» **Task to complete**
Copy all records precisely, apart from the pictures.

[Saved data entries]
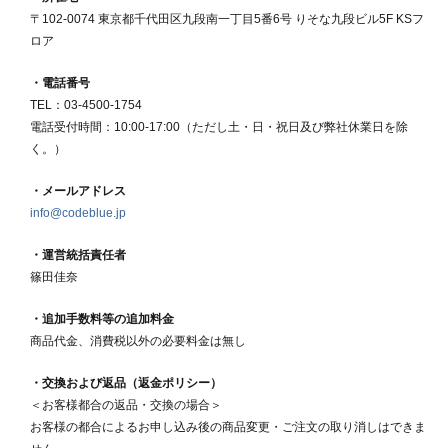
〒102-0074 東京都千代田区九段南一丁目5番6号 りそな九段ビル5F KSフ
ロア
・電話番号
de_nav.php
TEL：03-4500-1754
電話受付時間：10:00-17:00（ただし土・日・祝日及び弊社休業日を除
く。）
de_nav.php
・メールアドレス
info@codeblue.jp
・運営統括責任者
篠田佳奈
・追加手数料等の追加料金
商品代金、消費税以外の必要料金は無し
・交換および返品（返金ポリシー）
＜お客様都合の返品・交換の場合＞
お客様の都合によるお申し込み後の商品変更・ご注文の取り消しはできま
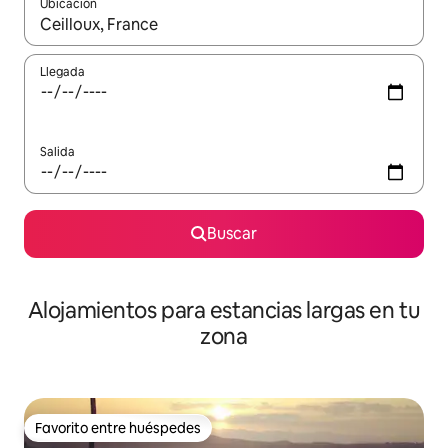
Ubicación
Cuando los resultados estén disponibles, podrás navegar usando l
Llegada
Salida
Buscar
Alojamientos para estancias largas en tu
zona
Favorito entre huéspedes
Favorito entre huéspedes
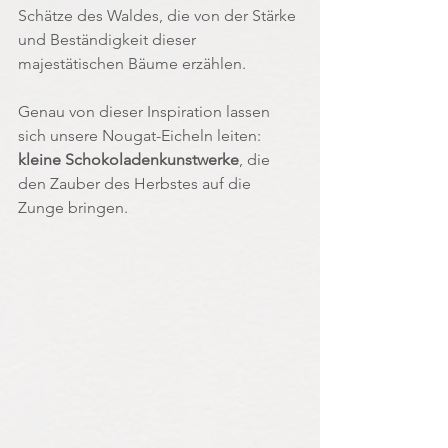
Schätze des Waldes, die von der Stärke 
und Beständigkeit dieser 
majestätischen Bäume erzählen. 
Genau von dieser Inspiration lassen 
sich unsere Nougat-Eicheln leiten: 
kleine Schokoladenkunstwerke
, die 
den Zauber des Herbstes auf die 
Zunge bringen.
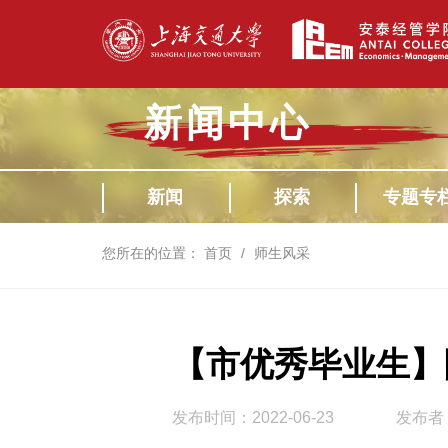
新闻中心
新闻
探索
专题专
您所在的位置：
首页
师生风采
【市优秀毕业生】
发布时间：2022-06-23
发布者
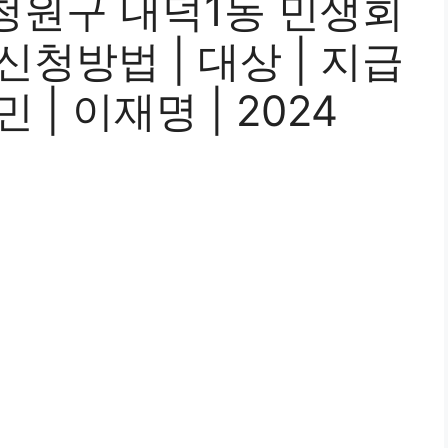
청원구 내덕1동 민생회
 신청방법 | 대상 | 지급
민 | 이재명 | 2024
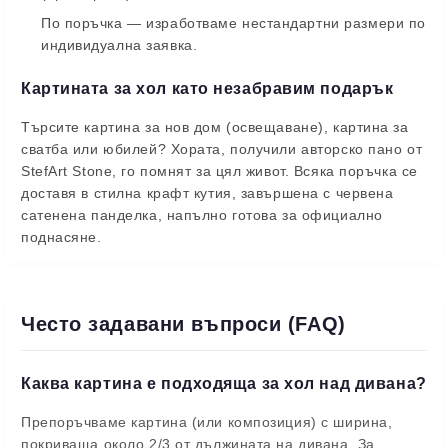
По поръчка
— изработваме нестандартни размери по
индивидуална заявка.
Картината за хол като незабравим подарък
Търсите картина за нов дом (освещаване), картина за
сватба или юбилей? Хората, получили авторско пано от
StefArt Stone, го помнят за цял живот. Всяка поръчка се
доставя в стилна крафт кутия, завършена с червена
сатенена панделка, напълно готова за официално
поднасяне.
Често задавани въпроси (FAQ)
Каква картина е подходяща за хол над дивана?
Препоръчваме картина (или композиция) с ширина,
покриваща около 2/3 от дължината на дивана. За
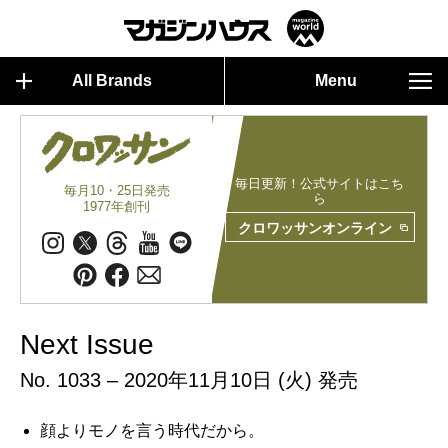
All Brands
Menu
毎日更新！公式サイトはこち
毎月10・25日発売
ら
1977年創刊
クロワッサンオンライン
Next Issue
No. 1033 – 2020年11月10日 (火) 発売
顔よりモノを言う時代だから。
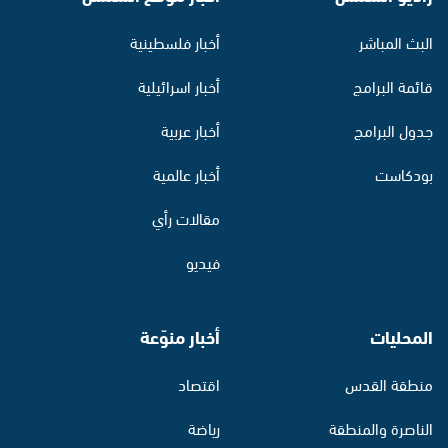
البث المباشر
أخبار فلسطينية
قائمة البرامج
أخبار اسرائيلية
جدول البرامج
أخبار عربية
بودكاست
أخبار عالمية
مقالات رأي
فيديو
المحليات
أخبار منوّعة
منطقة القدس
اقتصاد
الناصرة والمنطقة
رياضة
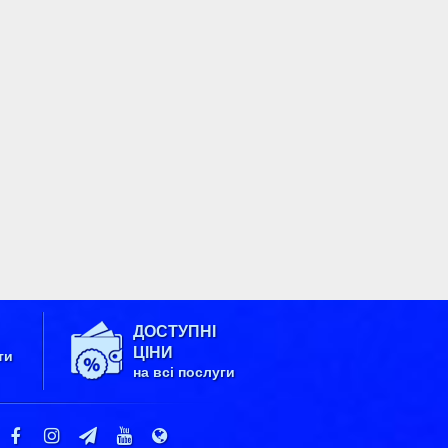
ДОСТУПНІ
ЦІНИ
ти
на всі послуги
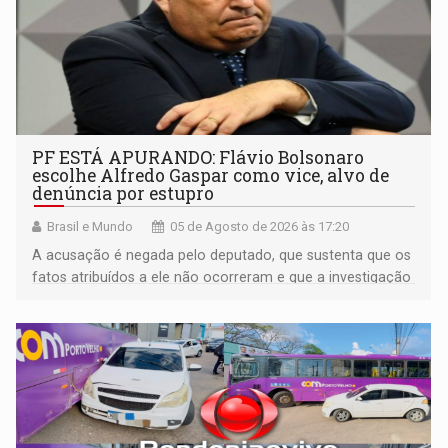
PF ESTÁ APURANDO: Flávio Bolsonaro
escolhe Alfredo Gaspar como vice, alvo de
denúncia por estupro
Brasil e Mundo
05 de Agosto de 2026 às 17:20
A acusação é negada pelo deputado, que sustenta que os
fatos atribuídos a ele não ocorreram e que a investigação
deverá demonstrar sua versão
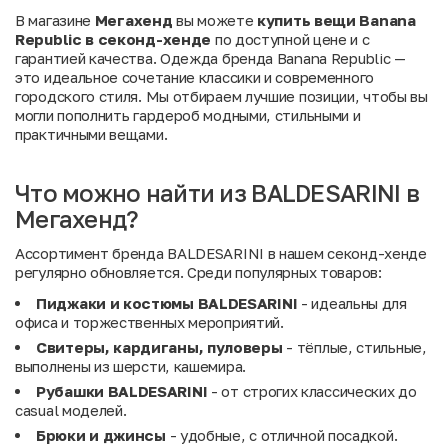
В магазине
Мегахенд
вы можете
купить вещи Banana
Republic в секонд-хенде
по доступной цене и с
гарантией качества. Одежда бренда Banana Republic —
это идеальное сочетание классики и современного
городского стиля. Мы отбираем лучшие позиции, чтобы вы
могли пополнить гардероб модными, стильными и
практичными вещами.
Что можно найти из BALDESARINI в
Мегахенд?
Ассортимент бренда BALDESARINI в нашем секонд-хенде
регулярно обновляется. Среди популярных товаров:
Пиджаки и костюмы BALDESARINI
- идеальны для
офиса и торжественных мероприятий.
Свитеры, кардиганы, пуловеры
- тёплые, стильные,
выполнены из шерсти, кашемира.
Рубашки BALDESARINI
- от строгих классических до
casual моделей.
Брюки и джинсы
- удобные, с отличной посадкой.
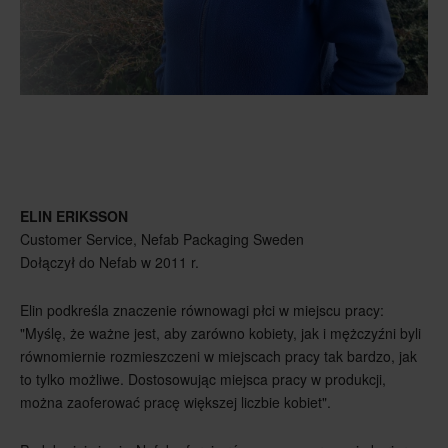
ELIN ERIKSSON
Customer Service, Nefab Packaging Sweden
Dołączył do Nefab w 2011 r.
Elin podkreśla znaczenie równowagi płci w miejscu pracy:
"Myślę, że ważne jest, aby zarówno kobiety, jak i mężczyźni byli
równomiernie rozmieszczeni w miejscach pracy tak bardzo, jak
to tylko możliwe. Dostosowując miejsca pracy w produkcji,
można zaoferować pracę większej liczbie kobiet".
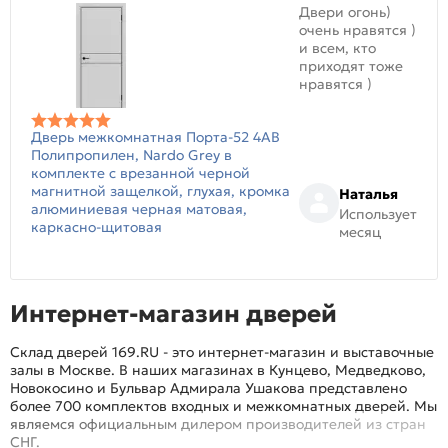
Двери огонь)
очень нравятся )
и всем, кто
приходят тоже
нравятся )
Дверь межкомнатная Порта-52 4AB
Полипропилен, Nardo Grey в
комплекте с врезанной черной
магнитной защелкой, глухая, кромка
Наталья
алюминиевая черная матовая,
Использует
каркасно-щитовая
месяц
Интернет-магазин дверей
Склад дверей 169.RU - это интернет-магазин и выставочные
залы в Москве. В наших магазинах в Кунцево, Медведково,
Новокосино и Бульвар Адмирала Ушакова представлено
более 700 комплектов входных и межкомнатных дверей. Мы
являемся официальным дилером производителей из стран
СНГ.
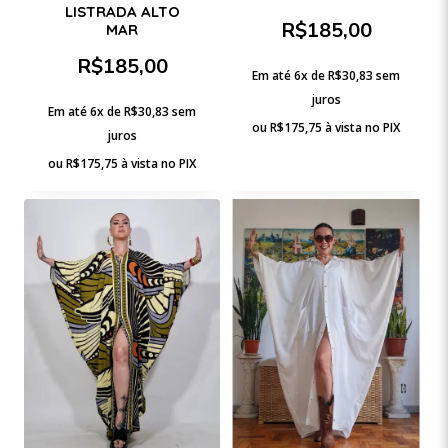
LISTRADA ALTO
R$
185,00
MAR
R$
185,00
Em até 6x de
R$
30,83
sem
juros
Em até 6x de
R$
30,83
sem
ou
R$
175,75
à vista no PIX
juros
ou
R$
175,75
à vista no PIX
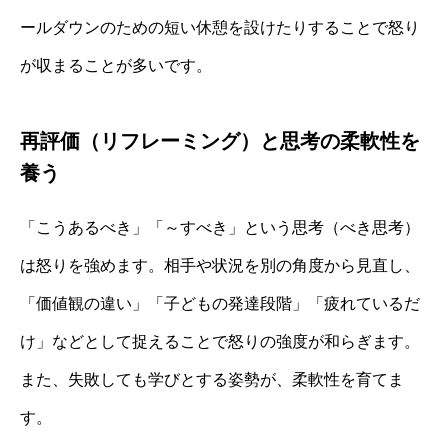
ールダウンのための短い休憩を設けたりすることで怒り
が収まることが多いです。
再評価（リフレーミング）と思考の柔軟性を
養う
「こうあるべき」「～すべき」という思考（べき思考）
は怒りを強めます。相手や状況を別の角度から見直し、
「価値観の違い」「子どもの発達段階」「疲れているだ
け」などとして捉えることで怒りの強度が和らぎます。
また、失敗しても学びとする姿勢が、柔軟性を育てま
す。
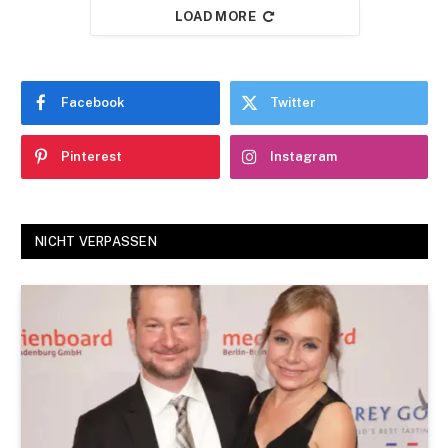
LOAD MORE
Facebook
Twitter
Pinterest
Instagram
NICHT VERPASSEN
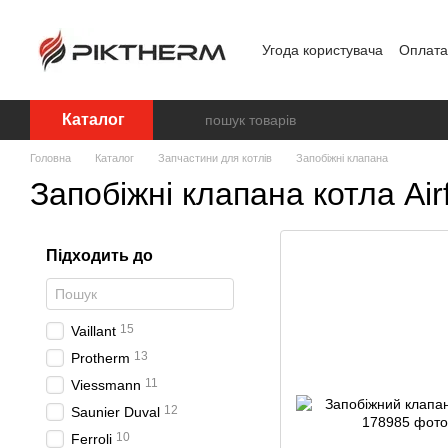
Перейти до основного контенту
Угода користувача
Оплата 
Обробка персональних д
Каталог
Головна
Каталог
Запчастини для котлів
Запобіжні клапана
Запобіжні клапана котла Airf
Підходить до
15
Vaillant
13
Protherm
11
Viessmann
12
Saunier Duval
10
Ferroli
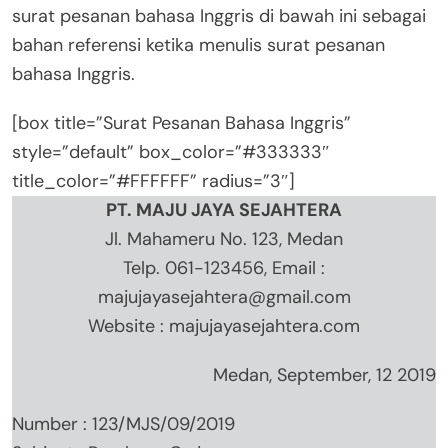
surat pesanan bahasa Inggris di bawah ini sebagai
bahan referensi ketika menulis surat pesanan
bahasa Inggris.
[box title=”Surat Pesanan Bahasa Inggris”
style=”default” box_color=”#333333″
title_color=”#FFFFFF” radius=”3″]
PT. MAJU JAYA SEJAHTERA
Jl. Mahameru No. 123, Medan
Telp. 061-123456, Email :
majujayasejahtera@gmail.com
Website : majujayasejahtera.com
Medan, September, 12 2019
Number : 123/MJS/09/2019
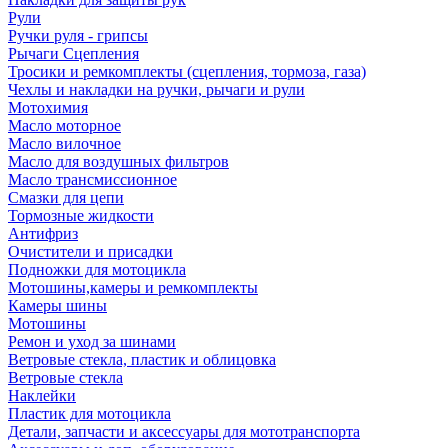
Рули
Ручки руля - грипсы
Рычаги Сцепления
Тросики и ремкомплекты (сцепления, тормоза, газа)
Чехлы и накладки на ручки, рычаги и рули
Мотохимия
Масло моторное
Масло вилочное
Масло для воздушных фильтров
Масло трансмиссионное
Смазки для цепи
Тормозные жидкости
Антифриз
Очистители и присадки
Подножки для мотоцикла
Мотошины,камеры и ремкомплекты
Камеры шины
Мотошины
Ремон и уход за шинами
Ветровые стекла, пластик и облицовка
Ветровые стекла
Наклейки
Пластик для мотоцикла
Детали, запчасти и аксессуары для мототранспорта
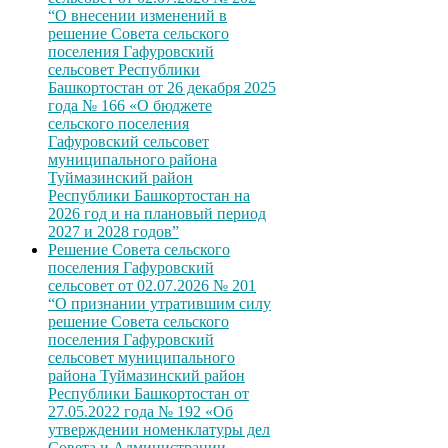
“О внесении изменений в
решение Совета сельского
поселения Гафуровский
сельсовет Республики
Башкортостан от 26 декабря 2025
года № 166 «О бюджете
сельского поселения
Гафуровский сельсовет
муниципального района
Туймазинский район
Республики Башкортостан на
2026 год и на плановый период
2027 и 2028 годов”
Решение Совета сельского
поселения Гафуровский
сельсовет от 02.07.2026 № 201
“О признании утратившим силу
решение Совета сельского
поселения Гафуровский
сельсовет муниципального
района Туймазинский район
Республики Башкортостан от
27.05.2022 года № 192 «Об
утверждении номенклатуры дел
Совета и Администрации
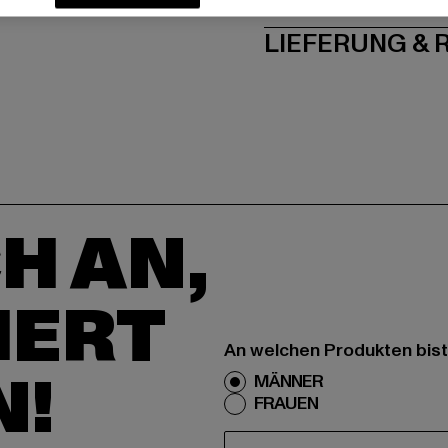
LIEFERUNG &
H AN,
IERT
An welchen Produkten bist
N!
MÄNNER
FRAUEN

» **Task solution**
〒102-0074 東京都千代田区九段南一丁目5番6号 りそな九段ビル5F KSフ
ロア
・電話番号
de_nav.php
TEL：03-4500-1754
電話受付時間：10:00-17:00（ただし土・日・祝日及び弊社休業日を除
く。）
de_nav.php
・メールアドレス
info@codeblue.jp
・運営統括責任者
篠田佳奈
・追加手数料等の追加料金
商品代金、消費税以外の必要料金は無し
・交換および返品（返金ポリシー）
＜お客様都合の返品・交換の場合＞
お客様の都合によるお申し込み後の商品変更・ご注文の取り消しはできま
Ubicación
Cuando los resultados estén disponibles, podrás navegar usando l
Llegada
Salida
Buscar
Alojamientos para estancias largas en tu
zona
Favorito entre huéspedes
Favorito entre huéspedes
Schätze des Waldes, die von der Stärke 
und Beständigkeit dieser 
majestätischen Bäume erzählen. 
Genau von dieser Inspiration lassen 
sich unsere Nougat-Eicheln leiten: 
kleine Schokoladenkunstwerke
, die 
den Zauber des Herbstes auf die 
Zunge bringen.
新闻中心
新闻
探索
专题专
您所在的位置：
首页
师生风采
【市优秀毕业生】
发布时间：2022-06-23
发布者
청원구 내덕1동 민생회
 신청방법 | 대상 | 지급
민 | 이재명 | 2024
По поръчка
— изработваме нестандартни размери по
индивидуална заявка.
Картината за хол като незабравим подарък
Търсите картина за нов дом (освещаване), картина за
сватба или юбилей? Хората, получили авторско пано от
StefArt Stone, го помнят за цял живот. Всяка поръчка се
доставя в стилна крафт кутия, завършена с червена
сатенена панделка, напълно готова за официално
поднасяне.
Често задавани въпроси (FAQ)
Каква картина е подходяща за хол над дивана?
Препоръчваме картина (или композиция) с ширина,
покриваща около 2/3 от дължината на дивана. За
All Brands
Menu
毎日更新！公式サイトはこち
毎月10・25日発売
ら
1977年創刊
クロワッサンオンライン
Next Issue
No. 1033 – 2020年11月10日 (火) 発売
顔よりモノを言う時代だから。
البث المباشر
أخبار فلسطينية
قائمة البرامج
أخبار اسرائيلية
جدول البرامج
أخبار عربية
بودكاست
أخبار عالمية
مقالات رأي
فيديو
المحليات
أخبار منوّعة
منطقة القدس
اقتصاد
الناصرة والمنطقة
رياضة
ДОСТУПНІ
ЦІНИ
ти
на всі послуги
PF ESTÁ APURANDO: Flávio Bolsonaro
escolhe Alfredo Gaspar como vice, alvo de
denúncia por estupro
Brasil e Mundo
05 de Agosto de 2026 às 17:20
A acusação é negada pelo deputado, que sustenta que os
fatos atribuídos a ele não ocorreram e que a investigação
deverá demonstrar sua versão
В магазине
Мегахенд
вы можете
купить вещи Banana
Republic в секонд-хенде
по доступной цене и с
гарантией качества. Одежда бренда Banana Republic —
это идеальное сочетание классики и современного
городского стиля. Мы отбираем лучшие позиции, чтобы вы
могли пополнить гардероб модными, стильными и
практичными вещами.
Что можно найти из BALDESARINI в
Мегахенд?
Ассортимент бренда BALDESARINI в нашем секонд-хенде
регулярно обновляется. Среди популярных товаров:
Пиджаки и костюмы BALDESARINI
- идеальны для
офиса и торжественных мероприятий.
Свитеры, кардиганы, пуловеры
- тёплые, стильные,
выполнены из шерсти, кашемира.
Рубашки BALDESARINI
- от строгих классических до
casual моделей.
Брюки и джинсы
- удобные, с отличной посадкой.
ELIN ERIKSSON
Customer Service, Nefab Packaging Sweden
Dołączył do Nefab w 2011 r.
Elin podkreśla znaczenie równowagi płci w miejscu pracy:
"Myślę, że ważne jest, aby zarówno kobiety, jak i mężczyźni byli
równomiernie rozmieszczeni w miejscach pracy tak bardzo, jak
to tylko możliwe. Dostosowując miejsca pracy w produkcji,
można zaoferować pracę większej liczbie kobiet".
Двери огонь)
очень нравятся )
и всем, кто
приходят тоже
нравятся )
Дверь межкомнатная Порта-52 4AB
Полипропилен, Nardo Grey в
комплекте с врезанной черной
магнитной защелкой, глухая, кромка
Наталья
алюминиевая черная матовая,
Использует
каркасно-щитовая
месяц
Интернет-магазин дверей
Склад дверей 169.RU - это интернет-магазин и выставочные
залы в Москве. В наших магазинах в Кунцево, Медведково,
Новокосино и Бульвар Адмирала Ушакова представлено
более 700 комплектов входных и межкомнатных дверей. Мы
являемся официальным дилером производителей из стран
СНГ.
LISTRADA ALTO
R$
185,00
MAR
R$
185,00
Em até 6x de
R$
30,83
sem
juros
Em até 6x de
R$
30,83
sem
ou
R$
175,75
à vista no PIX
juros
ou
R$
175,75
à vista no PIX
ールダウンのための短い休憩を設けたりすることで怒り
が収まることが多いです。
再評価（リフレーミング）と思考の柔軟性を
養う
「こうあるべき」「～すべき」という思考（べき思考）
は怒りを強めます。相手や状況を別の角度から見直し、
「価値観の違い」「子どもの発達段階」「疲れているだ
け」などとして捉えることで怒りの強度が和らぎます。
また、失敗しても学びとする姿勢が、柔軟性を育てま
す。
LOAD MORE
Facebook
Twitter
Pinterest
Instagram
NICHT VERPASSEN
Перейти до основного контенту
Угода користувача
Оплата 
Обробка персональних д
Каталог
Головна
Каталог
Запчастини для котлів
Запобіжні клапана
Запобіжні клапана котла Airf
Підходить до
15
Vaillant
13
Protherm
11
Viessmann
12
Saunier Duval
10
Ferroli
surat pesanan bahasa Inggris di bawah ini sebagai
bahan referensi ketika menulis surat pesanan
bahasa Inggris.
[box title=”Surat Pesanan Bahasa Inggris”
style=”default” box_color=”#333333″
title_color=”#FFFFFF” radius=”3″]
PT. MAJU JAYA SEJAHTERA
Jl. Mahameru No. 123, Medan
Telp. 061-123456, Email :
majujayasejahtera@gmail.com
Website : majujayasejahtera.com
Medan, September, 12 2019
Number : 123/MJS/09/2019
Рули
Ручки руля - грипсы
Рычаги Сцепления
Тросики и ремкомплекты (сцепления, тормоза, газа)
Чехлы и накладки на ручки, рычаги и рули
Мотохимия
Масло моторное
Масло вилочное
Масло для воздушных фильтров
Масло трансмиссионное
Смазки для цепи
Тормозные жидкости
Антифриз
Очистители и присадки
Подножки для мотоцикла
Мотошины,камеры и ремкомплекты
Камеры шины
Мотошины
Ремон и уход за шинами
Ветровые стекла, пластик и облицовка
Ветровые стекла
Наклейки
Пластик для мотоцикла
Детали, запчасти и аксессуары для мототранспорта
“О внесении изменений в
решение Совета сельского
поселения Гафуровский
сельсовет Республики
Башкортостан от 26 декабря 2025
года № 166 «О бюджете
сельского поселения
Гафуровский сельсовет
муниципального района
Туймазинский район
Республики Башкортостан на
2026 год и на плановый период
2027 и 2028 годов”
Решение Совета сельского
поселения Гафуровский
сельсовет от 02.07.2026 № 201
“О признании утратившим силу
решение Совета сельского
поселения Гафуровский
сельсовет муниципального
района Туймазинский район
Республики Башкортостан от
27.05.2022 года № 192 «Об
утверждении номенклатуры дел
Совета и Администрации
LIEFERUNG &
H AN,
IERT
An welchen Produkten bist
N!
MÄNNER
FRAUEN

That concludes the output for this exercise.